Khan was a character that was bigger than life. He had to be played that way. He was extremely powerful both mentally and physically, with an enormous amount of pride, but he was not totally villainous. He had some good qualities. I saw a nobility in the man that, unfortunately, was overridden by ambition and a thirst for power. I saw that in the character and played it accordingly. It was very well received at the time and I was delighted. Then I forgot about it and went on to the next thing … until the second Star Trek film.
DOROTHY FONTANA
Gene Coon did a rewrite on “A Taste of Armageddon.” Some of the things he added really had a lot to do with the character of Kirk. It was Gene who wrote the speech at the end that man has a reputation as a killer, but you get up every morning and say, “I’m not going to kill today.” It was one of those things that began to identify Kirk far more solidly than we had before.
DAVID GERROLD
I would have to point to “Devil in the Dark” as being the best episode Gene L. Coon ever wrote, because it really gets to the heart of what Star Trek was. Here you had this menace, but once you understood what the creature is and why it’s doing what it’s doing, it’s not really a menace at all. We end up learning more about appropriate behavior for ourselves out of learning to be compassionate, tolerant, and understanding.
HARLAN ELLISON
The idea of “City” came from the image of the City on the Edge of Forever, and it was an image of two cities, which is what it says in the script. The City on the Edge of Forever is the city on this planet. It was not a big donut in my script; it was a city. That was a city that was on the edge of time, and it was where all of the winds of time met. That was my original idea. All the winds of time coalesce, and when you go through to the other side, here is this other city which is also on the edge of fo
rever, which is New York City during the Depression. They’re the mirror image of each other. In that time, all I was concerned about was telling a love story. I made the point that there are some loves that are so great that you would sacrifice your ship, your crew, your friends, your mother, all of time, and everything in defense of this great love.

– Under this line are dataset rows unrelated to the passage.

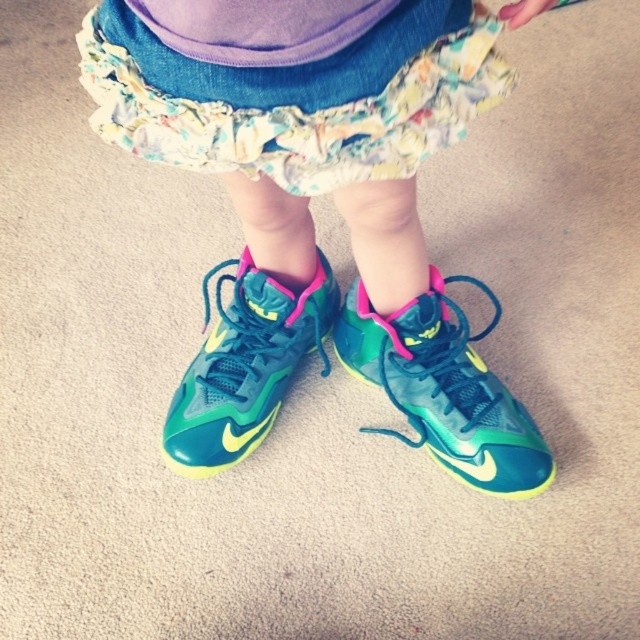 Is point (420, 412) farther from viewer compared to point (166, 417)?

No, (420, 412) is in front of (166, 417).

Between point (509, 416) and point (186, 396), which one is positioned behind?

Positioned behind is point (186, 396).

The height and width of the screenshot is (640, 640). I want to click on glossy synthetic shoe at center, so click(x=444, y=387).

Does shiny teal sneakers at center appear under glossy synthetic shoe at center?

Actually, shiny teal sneakers at center is above glossy synthetic shoe at center.

Who is more forward, (376, 339) or (392, 385)?

Point (392, 385) is in front.

Locate an element on the screen. The height and width of the screenshot is (640, 640). shiny teal sneakers at center is located at coordinates (308, 200).

Looking at this image, is shiny teal sneakers at center further to camera compared to neon green mesh shoe at center?

That is False.

Does point (106, 129) come farther from viewer compared to point (244, 444)?

No.

Locate an element on the screen. The width and height of the screenshot is (640, 640). shiny teal sneakers at center is located at coordinates (308, 200). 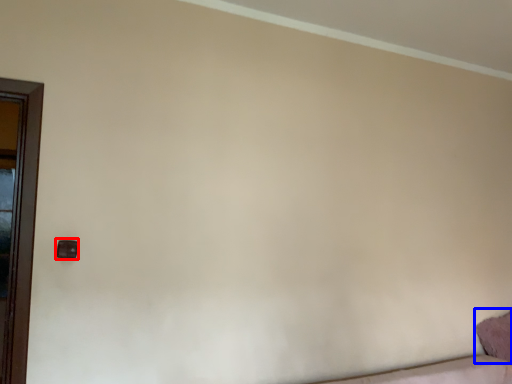 Question: Which object is closer to the camera taking this photo, door handle (highlighted by a red box) or pillow (highlighted by a blue box)?

Choices:
 (A) door handle
 (B) pillow

Answer: (A) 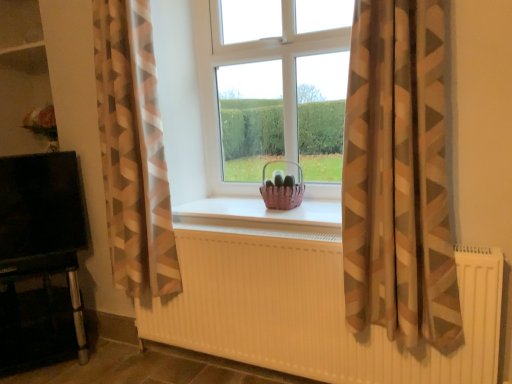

That’s what the story was all about. All of the additional stuff that Gene Roddenberry kept trying to get me to put in, kept taking away from that. The script does not end the way the episode does. Kirk goes for her to save her. At the final moment, by his actions, he says, “Fuck it. I don’t care what happens to the ship, the future, and everything else. I can’t let her die. I love her,” and he starts for her. Spock, who is cold and logical, grabs him and holds him back and she’s hit by the truck.
The TV ending, where he closes his eyes and lets her get hit by the truck, is absolutely bullshit. It destroyed the core of what I tried to do. It destroyed the art; it destroyed the drama; it destroyed the extra human tragedy of it.
JOSEPH PEVNEY
“City on the Edge of Forever” was toward the end of the first season. Harlan was very happy to get his story on Star Trek. He was down on the set thanking me. It’s great that Gene rewrote it though, because Harlan had no sense of theater. He had a great sense of truth, which was very nicely placed in there—all of the 1930s stuff was well documented. It was a well-conceived and well-written show, but in the original script’s dramatic moments, it missed badly.
HERBERT F. SOLOW
We got a lot from Theodore Sturgeon and George Johnson and Harlan Ellison and Gene Coon, who without a doubt was the one who masterminded most of what Star Trek is today, not only inventing and developing the Klingons and their culture, but Gene produced and was in charge of writing all the shows, I think from number seven on until the middle of the second year. It was Gene [Roddenberry] who agreed to bring in some of these science-fiction writers, as opposed to the usual available television writers, who were very good but were not versed in science fiction, fantasy, or fascinating alien characters.